Several major U.S. highways pass through the state. U.S. routes 12, 14, 16, 18, and 212 travel east and west, while U.S. routes 81, 83, 85 and 281 run north and south.

South Dakota Highway 100 is a planned limited access road in Sioux Falls. Originally known as the Eastern Corridor, the highway will wrap around the eastern and southern sections of the city, running from Exit 402 on Interstate 90 in the north and intersecting with Interstate 29 near Tea. Planning for the 17 mi route began in 1995.

===Scenic byways===
South Dakota contains two National Scenic Byways. The Peter Norbeck National Scenic Byway is located in the Black Hills, while the Native American Scenic Byway runs along the Missouri River in the north-central part of the state. Other scenic byways include the Badlands Loop Scenic Byway, the Spearfish Canyon Scenic Byway, and the Wildlife Loop Road Scenic Byway.

==Railroads==

Railroads have played an important role in South Dakota transportation since the late-19th century. Historically, the Milwaukee Road and the Chicago & North Western were the state's largest railroads, and the Milwaukee's east-west transcontinental line traversed the northern tier of the state. Some 4420 mi of railroad track were built in South Dakota during the late nineteenth and early twentieth centuries, but only 1839 mi are active. BNSF Railway is currently the largest railroad in South Dakota, primarily operating former Milwaukee Road trackage; the Rapid City, Pierre and Eastern is the state's other major carrier, mostly operating former Chicago & North Western trackage. Rail transportation in the state is confined only to freight, however, as South Dakota is one of the few states without any Amtrak service.
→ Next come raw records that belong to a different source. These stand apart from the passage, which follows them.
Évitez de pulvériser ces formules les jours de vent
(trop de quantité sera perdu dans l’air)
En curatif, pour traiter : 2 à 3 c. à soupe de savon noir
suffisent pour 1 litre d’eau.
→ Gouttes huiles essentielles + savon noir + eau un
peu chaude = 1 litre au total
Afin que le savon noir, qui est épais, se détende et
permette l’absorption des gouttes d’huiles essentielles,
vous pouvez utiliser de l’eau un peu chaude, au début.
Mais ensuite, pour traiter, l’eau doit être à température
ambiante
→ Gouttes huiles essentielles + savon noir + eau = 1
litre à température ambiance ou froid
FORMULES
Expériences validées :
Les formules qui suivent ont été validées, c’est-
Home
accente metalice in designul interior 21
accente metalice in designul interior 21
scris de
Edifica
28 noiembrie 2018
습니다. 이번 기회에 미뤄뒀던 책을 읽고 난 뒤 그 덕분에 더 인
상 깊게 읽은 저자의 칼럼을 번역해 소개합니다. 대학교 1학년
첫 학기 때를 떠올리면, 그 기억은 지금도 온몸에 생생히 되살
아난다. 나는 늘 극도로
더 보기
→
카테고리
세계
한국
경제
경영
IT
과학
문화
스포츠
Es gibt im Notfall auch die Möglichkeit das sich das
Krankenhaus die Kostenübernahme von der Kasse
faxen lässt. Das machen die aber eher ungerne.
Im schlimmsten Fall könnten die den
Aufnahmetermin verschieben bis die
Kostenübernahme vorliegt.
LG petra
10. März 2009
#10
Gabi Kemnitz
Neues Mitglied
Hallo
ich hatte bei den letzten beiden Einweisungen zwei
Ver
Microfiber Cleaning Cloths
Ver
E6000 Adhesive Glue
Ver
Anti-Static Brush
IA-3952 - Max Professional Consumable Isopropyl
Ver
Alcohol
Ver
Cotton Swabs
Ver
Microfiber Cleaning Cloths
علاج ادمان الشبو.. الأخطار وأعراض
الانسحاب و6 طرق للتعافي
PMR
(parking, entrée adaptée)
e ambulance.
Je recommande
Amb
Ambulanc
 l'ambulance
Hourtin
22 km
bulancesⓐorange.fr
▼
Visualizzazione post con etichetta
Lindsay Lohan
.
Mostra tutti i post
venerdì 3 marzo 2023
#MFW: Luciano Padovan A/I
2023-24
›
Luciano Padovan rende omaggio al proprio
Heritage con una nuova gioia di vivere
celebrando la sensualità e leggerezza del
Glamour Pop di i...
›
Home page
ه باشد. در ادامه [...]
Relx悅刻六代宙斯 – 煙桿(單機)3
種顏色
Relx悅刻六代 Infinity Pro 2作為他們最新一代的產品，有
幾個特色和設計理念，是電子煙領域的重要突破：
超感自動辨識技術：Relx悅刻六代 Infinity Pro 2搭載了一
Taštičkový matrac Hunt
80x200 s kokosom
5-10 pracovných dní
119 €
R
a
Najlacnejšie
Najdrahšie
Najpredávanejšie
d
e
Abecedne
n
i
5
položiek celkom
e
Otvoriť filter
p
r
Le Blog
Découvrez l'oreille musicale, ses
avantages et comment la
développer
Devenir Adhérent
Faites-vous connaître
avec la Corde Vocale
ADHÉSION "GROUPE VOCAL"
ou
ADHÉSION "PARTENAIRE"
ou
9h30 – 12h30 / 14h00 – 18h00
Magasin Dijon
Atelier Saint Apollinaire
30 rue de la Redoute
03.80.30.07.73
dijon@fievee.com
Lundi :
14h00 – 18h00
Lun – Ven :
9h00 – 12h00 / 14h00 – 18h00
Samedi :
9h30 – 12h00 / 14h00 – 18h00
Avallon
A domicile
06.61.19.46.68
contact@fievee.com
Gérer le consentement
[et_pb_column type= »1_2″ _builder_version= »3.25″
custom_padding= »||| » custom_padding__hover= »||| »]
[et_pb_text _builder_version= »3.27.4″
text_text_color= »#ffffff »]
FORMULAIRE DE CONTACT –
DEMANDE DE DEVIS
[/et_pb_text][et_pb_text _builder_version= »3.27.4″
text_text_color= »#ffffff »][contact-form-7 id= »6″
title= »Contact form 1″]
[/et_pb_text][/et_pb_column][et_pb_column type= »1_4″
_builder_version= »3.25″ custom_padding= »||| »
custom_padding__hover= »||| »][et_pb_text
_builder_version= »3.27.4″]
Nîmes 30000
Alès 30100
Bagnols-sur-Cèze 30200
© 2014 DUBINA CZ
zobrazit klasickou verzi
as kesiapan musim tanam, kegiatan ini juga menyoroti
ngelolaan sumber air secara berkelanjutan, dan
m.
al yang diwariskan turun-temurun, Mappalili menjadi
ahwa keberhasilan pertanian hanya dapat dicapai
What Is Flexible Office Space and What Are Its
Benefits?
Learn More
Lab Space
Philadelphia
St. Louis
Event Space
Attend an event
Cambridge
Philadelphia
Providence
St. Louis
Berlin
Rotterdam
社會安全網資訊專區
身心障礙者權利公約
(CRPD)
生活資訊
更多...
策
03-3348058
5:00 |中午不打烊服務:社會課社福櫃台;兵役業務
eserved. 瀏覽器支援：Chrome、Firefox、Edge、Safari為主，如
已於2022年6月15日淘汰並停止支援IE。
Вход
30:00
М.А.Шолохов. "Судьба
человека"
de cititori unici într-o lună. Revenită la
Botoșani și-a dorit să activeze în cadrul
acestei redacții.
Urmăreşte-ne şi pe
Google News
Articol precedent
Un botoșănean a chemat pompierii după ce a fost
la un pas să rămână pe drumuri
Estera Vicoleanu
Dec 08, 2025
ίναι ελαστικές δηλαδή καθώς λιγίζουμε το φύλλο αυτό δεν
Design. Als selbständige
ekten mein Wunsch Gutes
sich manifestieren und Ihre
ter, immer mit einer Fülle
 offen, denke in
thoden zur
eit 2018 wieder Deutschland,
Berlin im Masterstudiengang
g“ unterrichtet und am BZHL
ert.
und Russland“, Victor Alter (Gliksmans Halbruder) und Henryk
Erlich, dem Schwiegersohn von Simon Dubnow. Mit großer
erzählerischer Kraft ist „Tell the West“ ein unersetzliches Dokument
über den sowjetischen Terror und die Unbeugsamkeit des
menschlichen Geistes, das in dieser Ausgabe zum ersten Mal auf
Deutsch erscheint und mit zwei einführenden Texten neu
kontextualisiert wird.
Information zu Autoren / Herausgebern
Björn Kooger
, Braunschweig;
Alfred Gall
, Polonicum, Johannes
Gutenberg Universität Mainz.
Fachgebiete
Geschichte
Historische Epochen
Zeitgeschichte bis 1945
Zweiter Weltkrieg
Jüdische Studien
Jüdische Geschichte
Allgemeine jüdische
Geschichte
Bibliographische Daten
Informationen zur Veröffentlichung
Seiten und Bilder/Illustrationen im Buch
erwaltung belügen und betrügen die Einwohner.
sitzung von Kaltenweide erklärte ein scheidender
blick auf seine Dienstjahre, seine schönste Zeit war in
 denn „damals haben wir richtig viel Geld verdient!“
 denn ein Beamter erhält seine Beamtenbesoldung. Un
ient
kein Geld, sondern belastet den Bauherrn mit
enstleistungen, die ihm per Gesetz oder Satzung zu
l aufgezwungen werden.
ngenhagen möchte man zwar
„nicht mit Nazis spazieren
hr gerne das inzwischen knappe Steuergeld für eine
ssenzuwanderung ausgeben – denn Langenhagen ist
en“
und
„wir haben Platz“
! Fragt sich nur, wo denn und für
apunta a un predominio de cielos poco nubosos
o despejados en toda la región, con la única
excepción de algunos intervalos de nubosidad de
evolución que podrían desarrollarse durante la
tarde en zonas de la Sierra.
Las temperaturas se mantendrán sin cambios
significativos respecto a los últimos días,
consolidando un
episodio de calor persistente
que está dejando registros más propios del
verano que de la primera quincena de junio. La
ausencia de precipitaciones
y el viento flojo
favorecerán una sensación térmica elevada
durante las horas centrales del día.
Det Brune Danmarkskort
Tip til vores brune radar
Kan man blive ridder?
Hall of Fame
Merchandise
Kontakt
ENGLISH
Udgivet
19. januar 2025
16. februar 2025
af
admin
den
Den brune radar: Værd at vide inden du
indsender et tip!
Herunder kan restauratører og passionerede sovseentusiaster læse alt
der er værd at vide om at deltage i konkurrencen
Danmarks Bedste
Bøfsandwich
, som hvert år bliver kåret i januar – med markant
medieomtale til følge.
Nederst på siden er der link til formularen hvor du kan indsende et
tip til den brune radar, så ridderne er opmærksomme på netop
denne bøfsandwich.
Most of the traffic was freight, but the main lines also offered passenger service. After the European immigrants settled down, there never were many people moving about inside the state. Profits were slim. Automobiles and buses were much more popular, but there was an upsurge in train use during World War II when gasoline was scarce. All passenger service was ended in the state by 1970.

==Air==
South Dakota's largest commercial airports in terms of passenger traffic are the Sioux Falls Regional Airport and Rapid City Regional Airport. Delta Air Lines, Frontier Airlines, United Airlines, American Airlines, and Allegiant Airlines, as well as commuter airlines using the brand affiliation with major airlines serve the two largest airports. Several other cities in the state also have commercial air service, some of which is subsidized by the Essential Air Service program.

==Public Transit==
Public transit played a large role in the development of cities in South Dakota. There were seven cities with a streetcar system in the nineteenth and twentieth centuries, however, all of these were discontinued over time. Today, only four fixed route public transit systems exist in the state, those being in Sioux Falls, Rapid City, North Sioux City and on the Yankton Reservation.

==Laws and licenses==
The speed limit in South Dakota is 80 miles per hour (129 km/h) on rural interstates, regardless of vehicle type and time of day, and 65 mph (105 km/h) on urban interstates and other highways, or up to 70 mph (113 km/h) on multilane, divided non-interstate roadways.

South Dakota license plates are numbered with the first digit referring to the county of origin. Counties 1-9 are ranked by 1950 population, and counties 10-64 are numbered alphabetically.

Studded tires are permitted to be used from October 1 to April 30, except on school buses and fire vehicles which are permitted year round.